A very unsettling ad, not one you'd enjoy watching over and over. That's why it's good - it's not purely ‘showreel material'. It preys (very justifiably) upon parental insecurity by challenging every parent's fundamental sense of security. The wolfish elder in the family, the trusting-yet-vulnerable child, the exploitation of innocence… The reality is way too close for comfort.

But that's not why the ad works. Many parents are already aware of how close relations are perpetrators of child abuse. It's not the '56 per cent' figure either - that's just a statistic. The real reason the ad works is because it delivers on shock. The ad starts off somewhere and ends somewhere else. For instance, even if one guessed this to be a public service ad, one would think of children fighting AIDS or leukemia or some other terminal disease (the girl's cough, the medicine bottle and the tablet serve as perfect red herrings). Never child abuse. So when the contraceptive pills come into focus, the stomach turns as the penny drops.
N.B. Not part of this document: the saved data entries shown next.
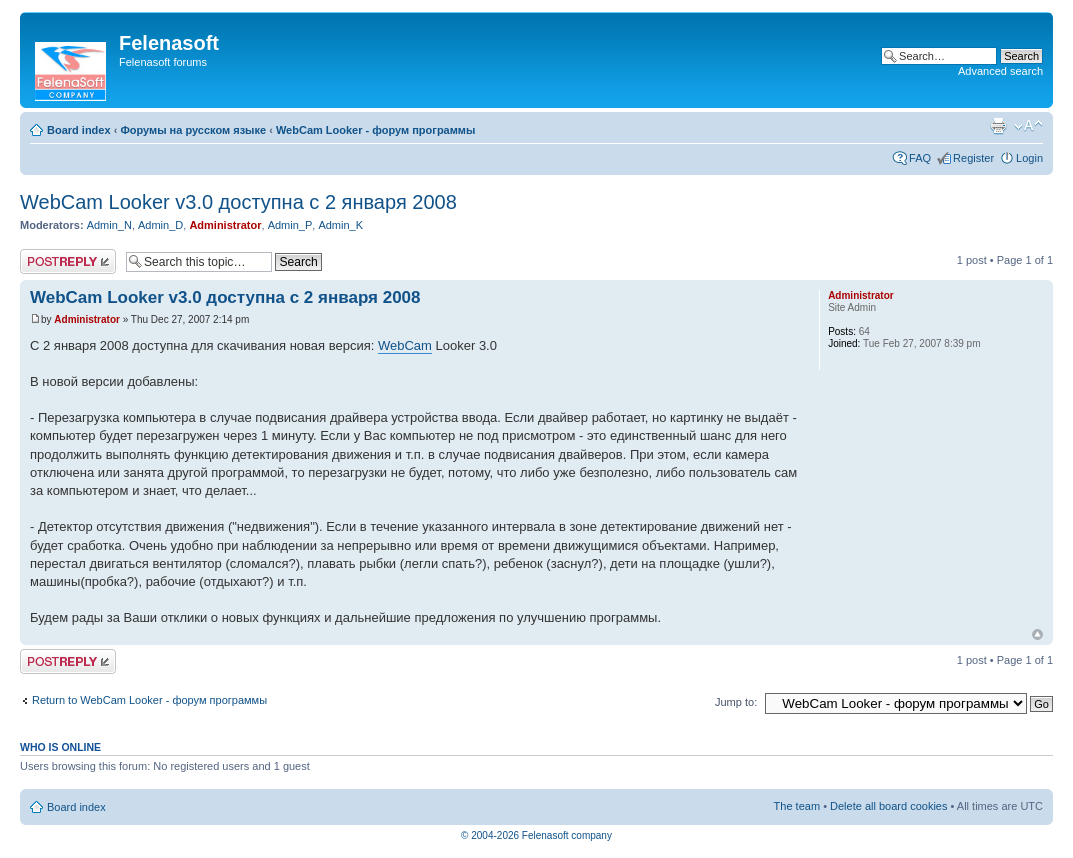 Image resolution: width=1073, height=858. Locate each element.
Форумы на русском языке (193, 130)
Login (1029, 158)
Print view (998, 126)
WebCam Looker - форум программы (375, 130)
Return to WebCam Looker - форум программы (149, 700)
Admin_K (340, 225)
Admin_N (109, 225)
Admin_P (290, 225)
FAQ (920, 158)
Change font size (1028, 126)
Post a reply (68, 261)
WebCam (405, 345)
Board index (79, 130)
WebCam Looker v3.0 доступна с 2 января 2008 (238, 202)
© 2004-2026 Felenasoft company (536, 835)
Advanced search (1000, 71)
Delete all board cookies (888, 806)
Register (973, 158)
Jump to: (736, 702)
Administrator (225, 225)
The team (797, 806)
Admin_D (160, 225)
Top (1037, 634) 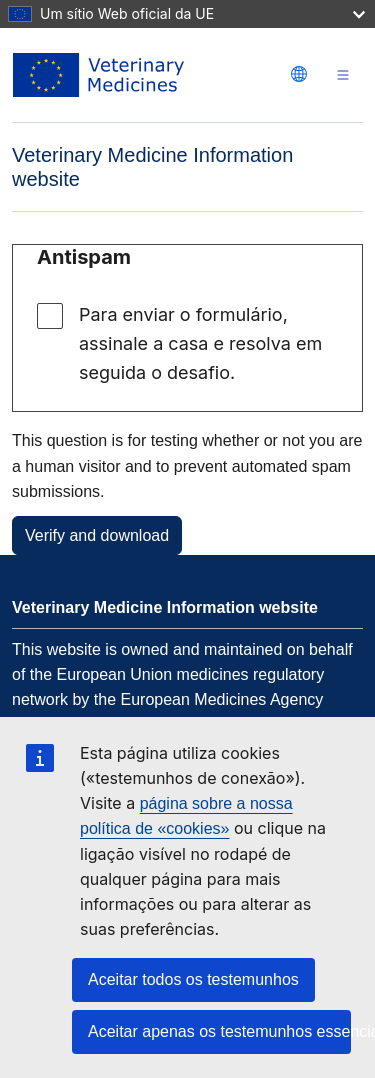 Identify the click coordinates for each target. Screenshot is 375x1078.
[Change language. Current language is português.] (299, 74)
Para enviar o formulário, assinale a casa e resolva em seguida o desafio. (200, 343)
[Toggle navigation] (343, 75)
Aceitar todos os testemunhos (193, 979)
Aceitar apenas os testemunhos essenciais (219, 1031) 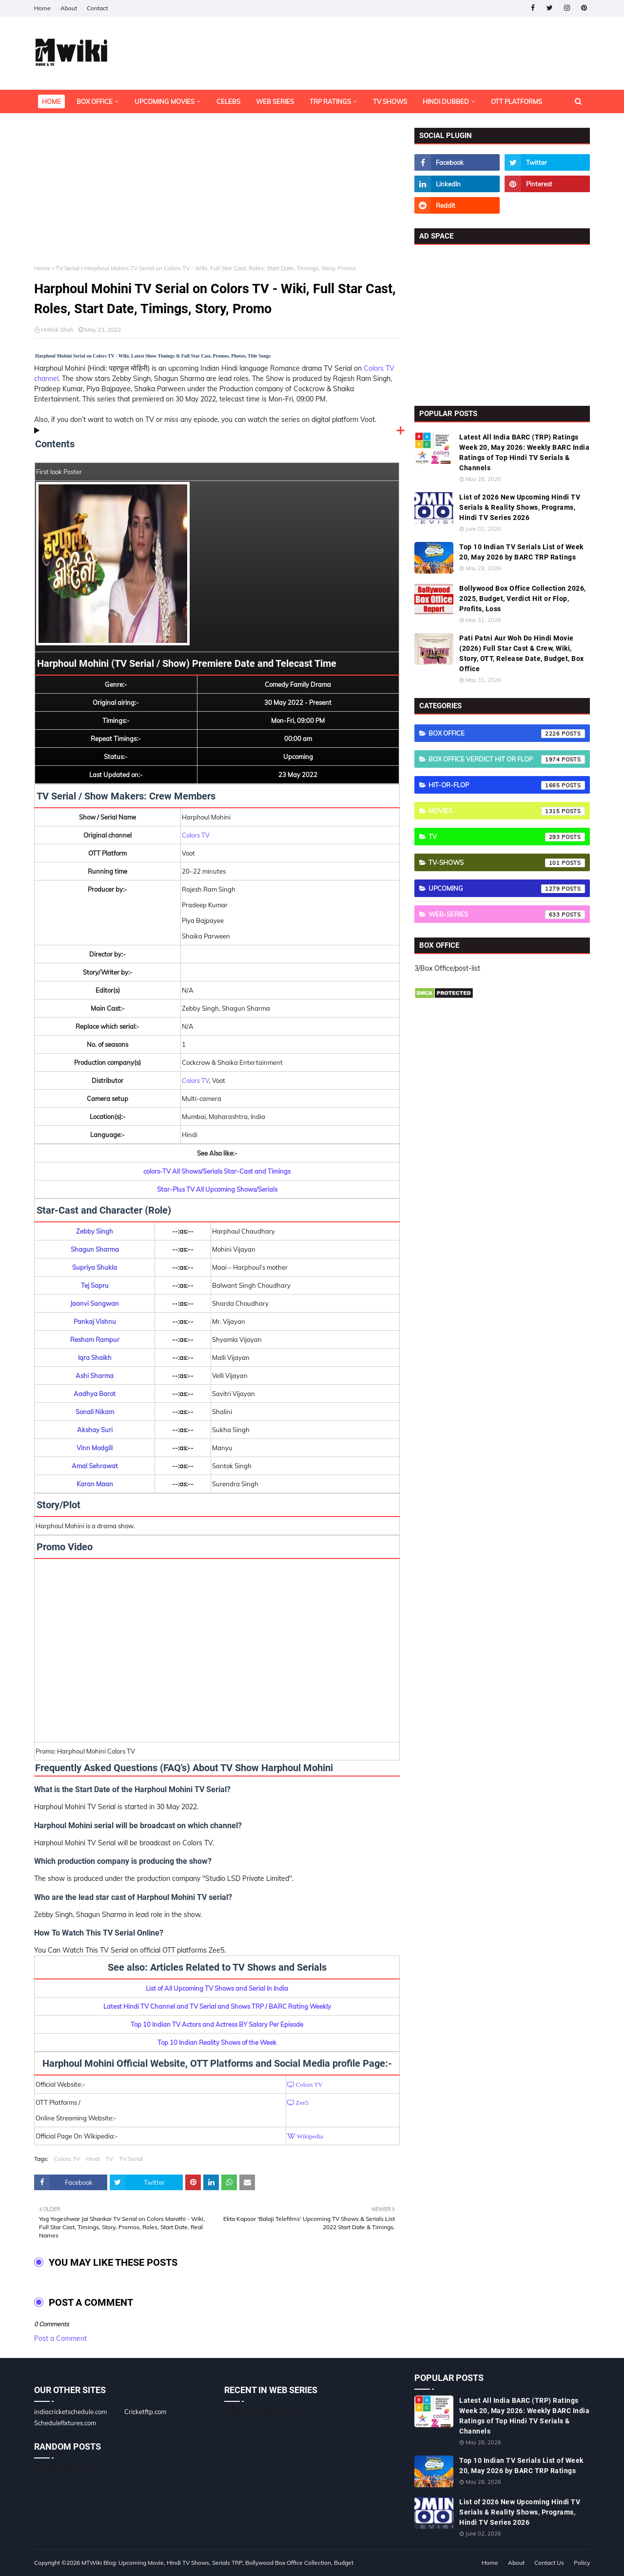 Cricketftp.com (145, 2412)
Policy (582, 2562)
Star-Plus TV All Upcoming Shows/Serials (217, 1189)
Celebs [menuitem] (228, 101)
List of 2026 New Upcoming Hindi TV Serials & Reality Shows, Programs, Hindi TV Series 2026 (519, 507)
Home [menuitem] (51, 101)
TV (109, 2158)
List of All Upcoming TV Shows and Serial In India (217, 1988)
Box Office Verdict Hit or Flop (507, 759)
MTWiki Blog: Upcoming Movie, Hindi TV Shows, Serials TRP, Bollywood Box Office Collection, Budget (217, 2562)
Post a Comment (60, 2338)
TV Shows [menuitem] (390, 101)
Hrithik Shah (57, 329)
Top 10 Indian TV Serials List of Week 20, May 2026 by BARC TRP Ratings (521, 552)
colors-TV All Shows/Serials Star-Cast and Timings (217, 1171)
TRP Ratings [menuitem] (330, 101)
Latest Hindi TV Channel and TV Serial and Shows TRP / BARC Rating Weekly (217, 2006)
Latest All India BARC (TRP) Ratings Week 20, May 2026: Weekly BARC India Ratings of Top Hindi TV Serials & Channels (524, 452)
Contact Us (549, 2562)
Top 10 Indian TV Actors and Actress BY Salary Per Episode (217, 2024)
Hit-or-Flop (507, 785)
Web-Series (507, 914)
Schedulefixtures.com (65, 2423)
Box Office (507, 733)
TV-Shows (507, 863)
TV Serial (67, 268)
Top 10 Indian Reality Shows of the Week (216, 2042)
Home (42, 8)
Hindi (93, 2158)
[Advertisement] (217, 196)
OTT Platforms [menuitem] (516, 101)
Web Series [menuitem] (275, 101)
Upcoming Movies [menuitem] (165, 101)
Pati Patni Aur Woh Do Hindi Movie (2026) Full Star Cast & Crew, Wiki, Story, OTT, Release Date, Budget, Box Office (521, 653)
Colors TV (196, 835)
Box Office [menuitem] (95, 101)
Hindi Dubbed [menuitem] (446, 101)
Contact (97, 8)
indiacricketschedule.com (70, 2412)
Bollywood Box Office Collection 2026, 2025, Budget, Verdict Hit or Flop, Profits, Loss (522, 598)
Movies (507, 811)
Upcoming (507, 888)
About (68, 8) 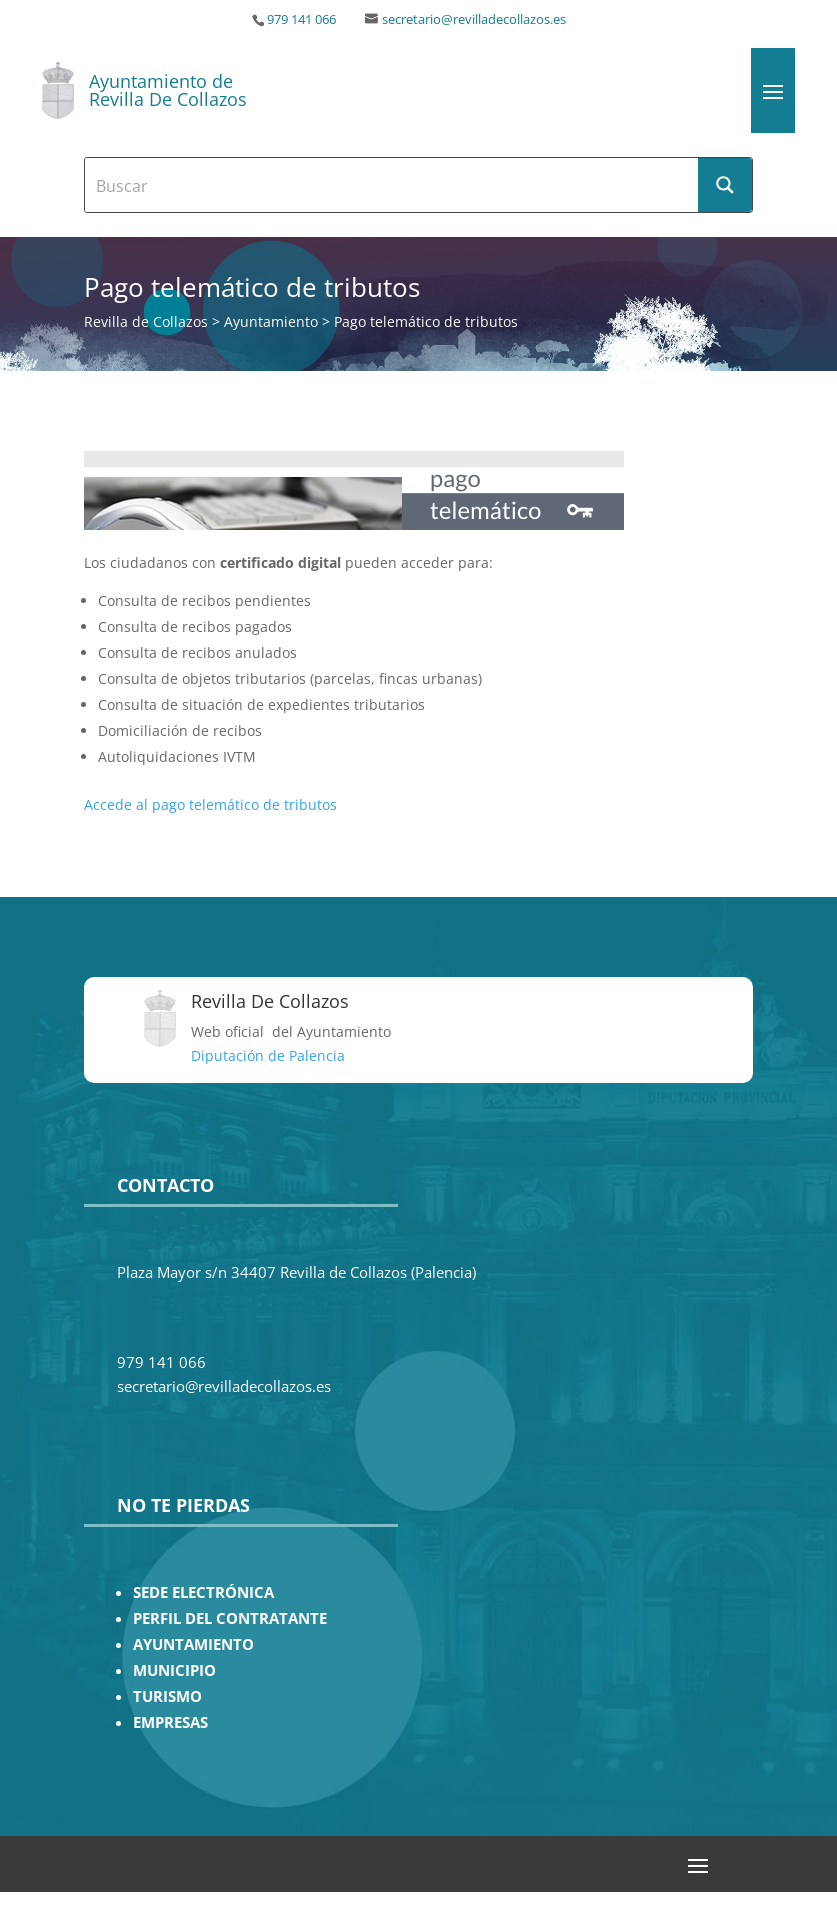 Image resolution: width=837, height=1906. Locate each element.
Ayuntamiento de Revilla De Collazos (168, 90)
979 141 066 (301, 19)
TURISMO (167, 1696)
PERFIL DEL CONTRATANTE (230, 1618)
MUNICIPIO (174, 1670)
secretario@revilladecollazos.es (474, 19)
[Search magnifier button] (725, 185)
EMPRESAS (170, 1722)
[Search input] (393, 185)
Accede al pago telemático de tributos (210, 804)
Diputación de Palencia (268, 1055)
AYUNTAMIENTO (193, 1644)
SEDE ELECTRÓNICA (203, 1592) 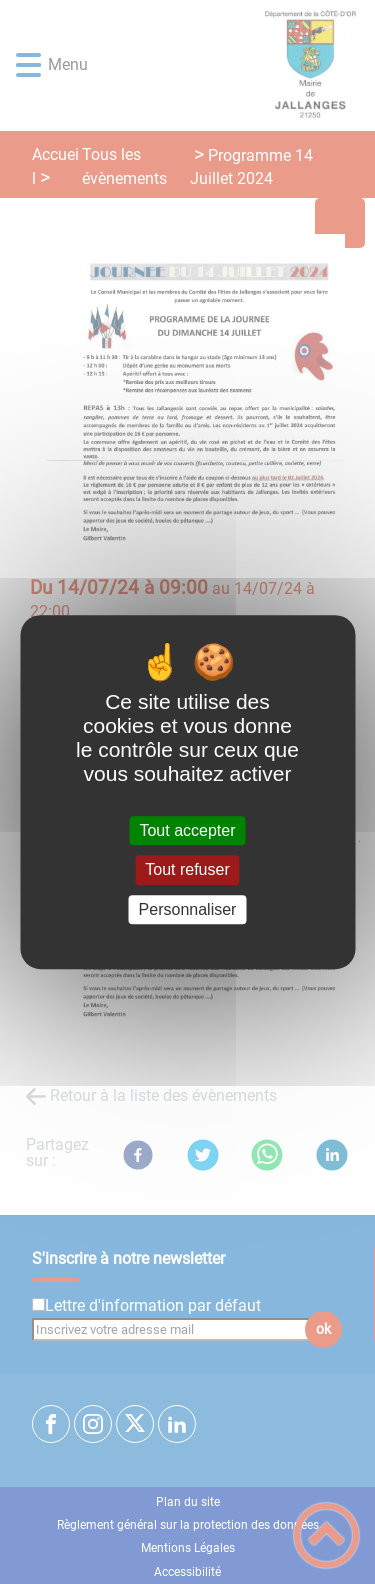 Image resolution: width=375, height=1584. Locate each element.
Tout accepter (187, 830)
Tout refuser (187, 870)
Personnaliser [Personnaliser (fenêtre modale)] (188, 909)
The ad, interestingly, is the byproduct of a brainstorming session for ‘soya chunks' brand, Nutrela. "The brief for Nutrela was to think about montages that showed the effects of a high-protein diet on kids," recalls B Raghu, associate creative director - copy, Publicis Ambience, who scripted the Snehi ad with Manish Bhatt, (associate creative director - art) and Prachi Rashmi (senior writer). "We were thinking of the effects of such a diet, and the mind simply went to a picture of a condom hidden under a young boy's pillow…" Protein diet and oversexed kid. Twisted mind, but what the heck - that's creativity. "The contrast between a kid and a condom was striking, but we couldn't use it that way for Nutrela, of course," Raghu admits.

But it set something off. "A kid associated with a contraceptive was a striking visual, and the more we thought about the visual, the clearer we saw the potential for an ad on child abuse," Bhatt takes up. Mira Nair's Monsoon Wedding chipped in too. "We were watching the movie on a flight, and it must have been there in our subconscious," says Bhatt. "All these things acted together, and soon we created the script for this ad."

Once the script was finalized, friend and ad filmmaker Pradeep Sarkar (of Apocalypso) agreed to make the commercial for them. But Bhatt admits that the real challenge was in casting the elderly gentleman. "The model had to have a look that did not in any way suggest his loose morals," says Bhatt. "As far as the audience was concerned, he had to be totally neutral at the beginning of the film. His true colours had to be revealed only at the end. The ad would not work if the audience guessed the intentions behind his actions." Incidentally, the girl's face is in shadow throughout the ad. Intentionally. "This is a really touchy subject, and we didn't want the ad to affect the girl adversely," explains Raghu. It works on a symbolic level - the victim needs to be sheltered from public glare, but the perpetrator needs to be unmasked.

Once the film was made, the need for a client had to be met. Publicis Ambience began tapping existing NGOs, but there was one overriding factor: the NGO had to have a helpline. "It became clear that the commercial elicited responses, so we wanted an NGO that had a response device such as a helpline," says Raghu. Finally, it was Jagori, another Delhi-based NGO that also works in the area of child abuse, which put the agency through to Snehi. "We had worked with Jagori some three years ago for a print campaign, and when they saw the ad, they immediately recommended Snehi," Bhatt explains. Incidentally, Snehi is a helpline-lead NGO. "Snehi was very receptive. They were very happy because public awareness about child abuse is limited in India, and they felt thrilled that the advertising community was helping is the cause."

Where the ad really works is in its ending. The sight of the man leading the girl into the house is ominous in its subtlety. And the horrors that are to unfold are left to the viewer's imagination… © 2003 agencyfaqs!